Your answer must be the exact lines of the listing below that run from the line with "lt es sich um kleine" to the line with "TEDDY KURNIAWAN, S.STP, M.S", ends included, and no pictures.
Records for the exercise Start Marker
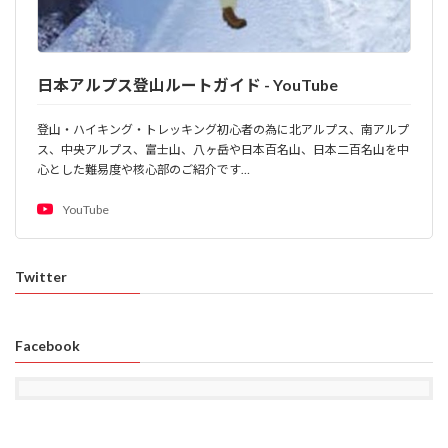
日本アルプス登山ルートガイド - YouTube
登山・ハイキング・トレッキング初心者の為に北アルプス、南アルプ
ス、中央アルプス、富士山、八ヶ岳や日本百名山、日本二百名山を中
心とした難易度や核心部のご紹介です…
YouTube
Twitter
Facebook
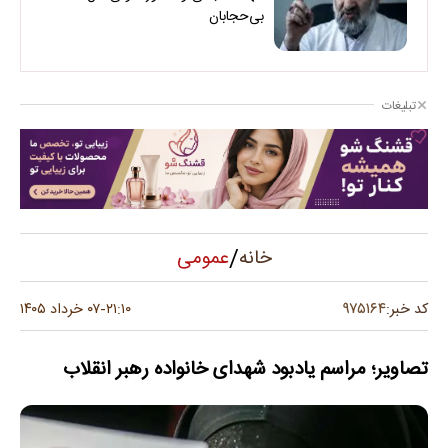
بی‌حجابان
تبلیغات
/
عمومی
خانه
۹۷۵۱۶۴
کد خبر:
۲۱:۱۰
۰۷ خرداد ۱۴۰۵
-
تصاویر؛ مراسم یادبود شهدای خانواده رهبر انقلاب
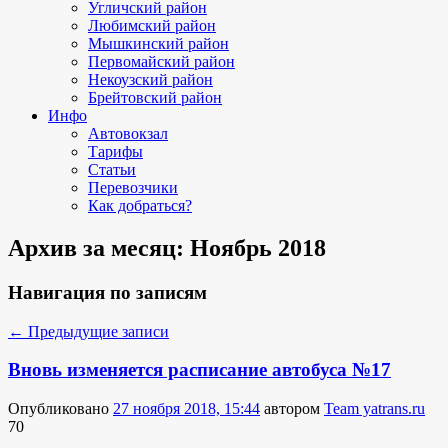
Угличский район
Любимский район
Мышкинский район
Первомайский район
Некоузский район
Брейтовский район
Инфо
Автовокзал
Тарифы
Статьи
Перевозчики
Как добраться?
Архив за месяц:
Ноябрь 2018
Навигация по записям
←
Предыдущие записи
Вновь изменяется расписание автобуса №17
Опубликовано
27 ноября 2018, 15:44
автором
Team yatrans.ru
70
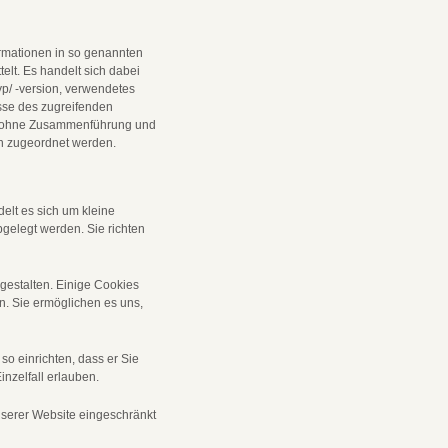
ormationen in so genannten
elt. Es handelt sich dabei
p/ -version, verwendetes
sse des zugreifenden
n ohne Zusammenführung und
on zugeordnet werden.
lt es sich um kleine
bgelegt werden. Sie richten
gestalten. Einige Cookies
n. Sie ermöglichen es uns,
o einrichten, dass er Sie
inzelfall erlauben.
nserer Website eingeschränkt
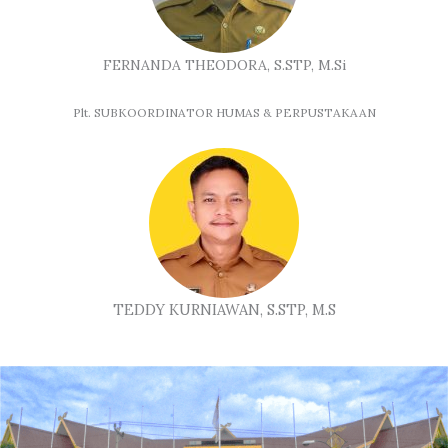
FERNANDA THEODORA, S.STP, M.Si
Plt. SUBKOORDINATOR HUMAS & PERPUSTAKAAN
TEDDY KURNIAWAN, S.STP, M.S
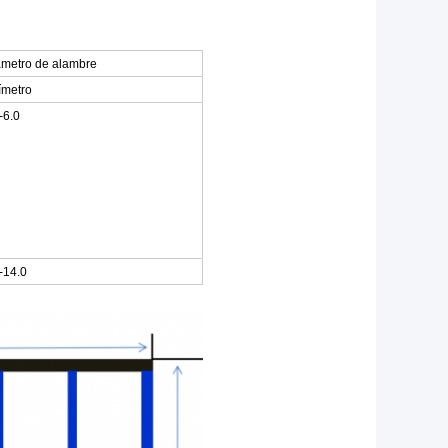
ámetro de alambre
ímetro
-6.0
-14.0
Records for the exercise End Marker
Records for the exercise Start Marker
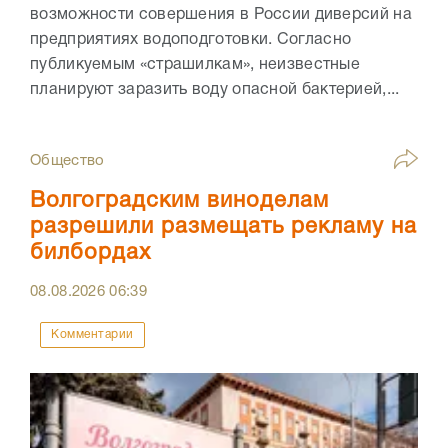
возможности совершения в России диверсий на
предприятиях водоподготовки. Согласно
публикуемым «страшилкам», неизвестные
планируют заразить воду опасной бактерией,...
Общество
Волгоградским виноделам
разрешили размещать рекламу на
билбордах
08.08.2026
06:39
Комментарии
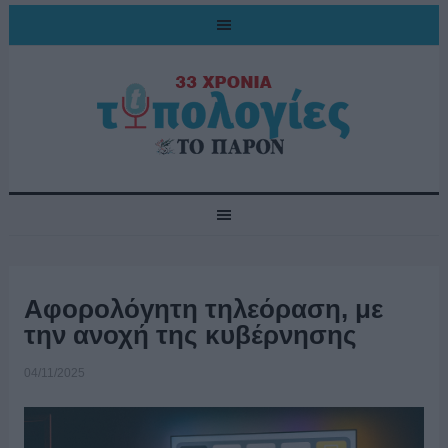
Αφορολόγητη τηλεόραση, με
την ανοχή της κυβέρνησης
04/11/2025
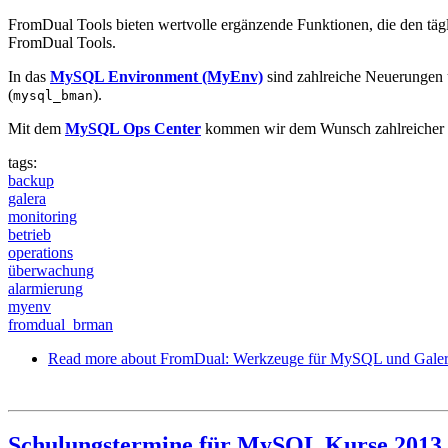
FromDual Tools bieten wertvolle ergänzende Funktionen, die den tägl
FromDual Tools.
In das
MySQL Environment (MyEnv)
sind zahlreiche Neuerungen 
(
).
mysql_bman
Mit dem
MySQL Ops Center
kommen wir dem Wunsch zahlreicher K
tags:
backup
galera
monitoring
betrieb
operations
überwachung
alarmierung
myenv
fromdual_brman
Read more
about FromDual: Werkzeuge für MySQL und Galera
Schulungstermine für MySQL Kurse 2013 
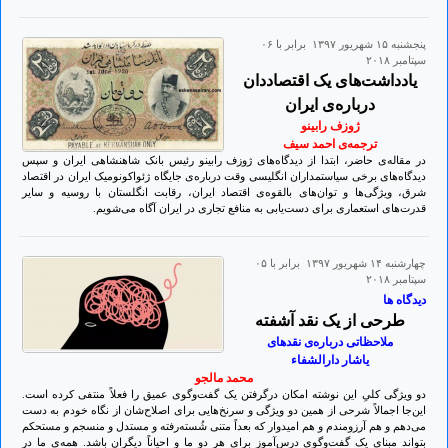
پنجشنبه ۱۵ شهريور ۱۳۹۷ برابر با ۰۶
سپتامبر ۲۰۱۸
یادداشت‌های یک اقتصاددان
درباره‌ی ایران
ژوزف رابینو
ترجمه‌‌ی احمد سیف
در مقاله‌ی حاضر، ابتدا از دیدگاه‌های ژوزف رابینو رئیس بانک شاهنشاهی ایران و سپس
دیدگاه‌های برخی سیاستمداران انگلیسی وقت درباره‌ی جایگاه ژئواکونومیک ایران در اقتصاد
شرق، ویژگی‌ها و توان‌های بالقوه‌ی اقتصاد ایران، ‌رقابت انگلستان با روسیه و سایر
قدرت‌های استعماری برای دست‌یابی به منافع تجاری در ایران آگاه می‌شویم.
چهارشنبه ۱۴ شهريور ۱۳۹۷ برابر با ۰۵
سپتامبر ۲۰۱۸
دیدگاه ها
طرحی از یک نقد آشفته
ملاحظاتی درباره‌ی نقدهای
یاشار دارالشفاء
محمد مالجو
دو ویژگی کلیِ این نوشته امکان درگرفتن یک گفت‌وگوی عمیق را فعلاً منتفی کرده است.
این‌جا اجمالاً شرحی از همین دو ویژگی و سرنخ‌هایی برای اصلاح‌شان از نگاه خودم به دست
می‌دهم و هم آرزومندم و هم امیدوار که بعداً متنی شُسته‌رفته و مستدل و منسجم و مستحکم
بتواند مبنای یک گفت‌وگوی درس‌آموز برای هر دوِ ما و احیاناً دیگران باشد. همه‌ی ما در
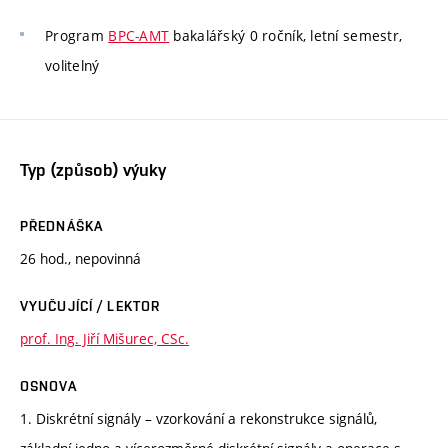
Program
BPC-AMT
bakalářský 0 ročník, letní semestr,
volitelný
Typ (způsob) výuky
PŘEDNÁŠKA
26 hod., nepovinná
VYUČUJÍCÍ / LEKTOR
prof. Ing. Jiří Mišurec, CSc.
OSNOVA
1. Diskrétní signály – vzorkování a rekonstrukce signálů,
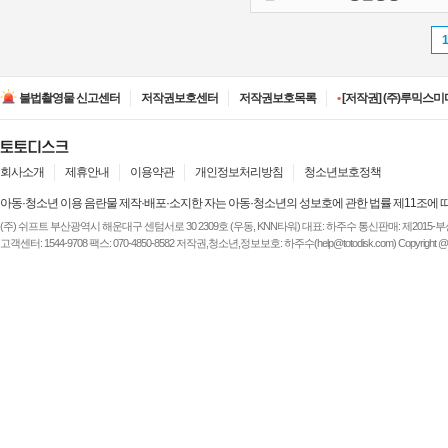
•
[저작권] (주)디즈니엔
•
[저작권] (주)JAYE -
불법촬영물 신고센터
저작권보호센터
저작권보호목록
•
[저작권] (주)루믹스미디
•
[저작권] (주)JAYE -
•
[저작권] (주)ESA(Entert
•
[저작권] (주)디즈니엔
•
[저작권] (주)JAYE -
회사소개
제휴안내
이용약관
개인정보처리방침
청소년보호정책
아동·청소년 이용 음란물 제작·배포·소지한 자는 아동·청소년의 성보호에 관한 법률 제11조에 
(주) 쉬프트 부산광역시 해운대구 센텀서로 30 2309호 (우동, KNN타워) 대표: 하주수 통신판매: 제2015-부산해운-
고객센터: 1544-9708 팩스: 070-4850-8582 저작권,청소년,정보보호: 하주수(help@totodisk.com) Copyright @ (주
Records for the exercise End Marker
▸ Task solution:
lt es sich um kleine
bgelegt werden. Sie richten
gestalten. Einige Cookies
n. Sie ermöglichen es uns,
o einrichten, dass er Sie
inzelfall erlauben.
nserer Website eingeschränkt
FERNANDA THEODORA, S.STP, M.Si
Plt. SUBKOORDINATOR HUMAS & PERPUSTAKAAN
TEDDY KURNIAWAN, S.STP, M.S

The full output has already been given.